Cinema #1: The Harsh Reality of Film Adaptations of TV Shows
The cinematic history of old television shows brought to the big screen is a sad one, to say the least. Time after time, great shows have been adapted to film with less than stellar results. Sure, there have been a few good ones, but they’re the exception, not the rule.
So, I’ll spare you the long critiques and give you my one word reviews of TV shows adapted to film:
1. Fat Albert (2004) – Crap
2. Bewitched (2005)– Lame
3. The Honeymooners (2005) – Horrible
4. Get Smart (2008) – Awful
5. The Flintstones (1994)– Garbage
6. Charlie’s Angels (2000) – Lousy
7. The Mod Squad (1999)– Excrement
8. Speed Racer (2008) – Worthless
9. McHale’s Navy (1997) – Dung
10. The Avengers (1998) – Godawful
11. The Beverly Hillbillies (1993) – Mess
12. Dragnet (1987) – Trash
13. George of the Jungle (1997) – Shit
14. My Favorite Martian (1999) – Hellish
15. Lost in Space (1998) – Foul
16. Sgt. Bilko (1996) – Sinful
17. Wild Wild West (1999) - Waste
18. Dukes of Hazzard (2005) - Blows
19. I Spy (2002) - Fail
Starsky & Hutch doesn’t count considering it was much more of a parody than a faithful recreation. The same can be said for The Brady Bunch films.

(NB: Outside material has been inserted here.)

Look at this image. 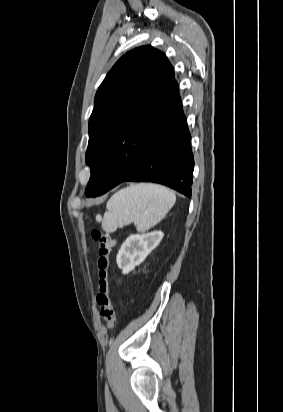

I can count on one hand the number of TV to film adaptations that I did like: The Addam’s Family, Star Trek movies, The Naked Gun, Twilight Zone, and Scooby-Doo weren’t too bad. I have yet to see Land of the Lost (2009). Judging by why what I’ve read, I’m not in any hurry to see it.
So, what is it? Why is it so damn hard to bring a TV show to the big screen? Perhaps, it’s because the shows were designed for 30-60 minute episodes, and translating it to a feature length film stretches them beyond their intrinsic limitations (i.e. Boss Hogg was funny in small doses, but not for an hour and a half for $8.00). Or maybe it has a lot to do with Hollywood’s laziness – just riding on the name and coasting. For example, relying on the “Mod Squad” title on the marquee to lure in audiences – actually trying to construct a quality script with quality acting does not seem to be of primary concern.
I’m inclined to think it has more to do with laziness. Case in point: both A Night at the Roxbury and The Blues Brothers were both movies based on popular skits from SNL. One became a classic, and the other…. well, the less said about it the better.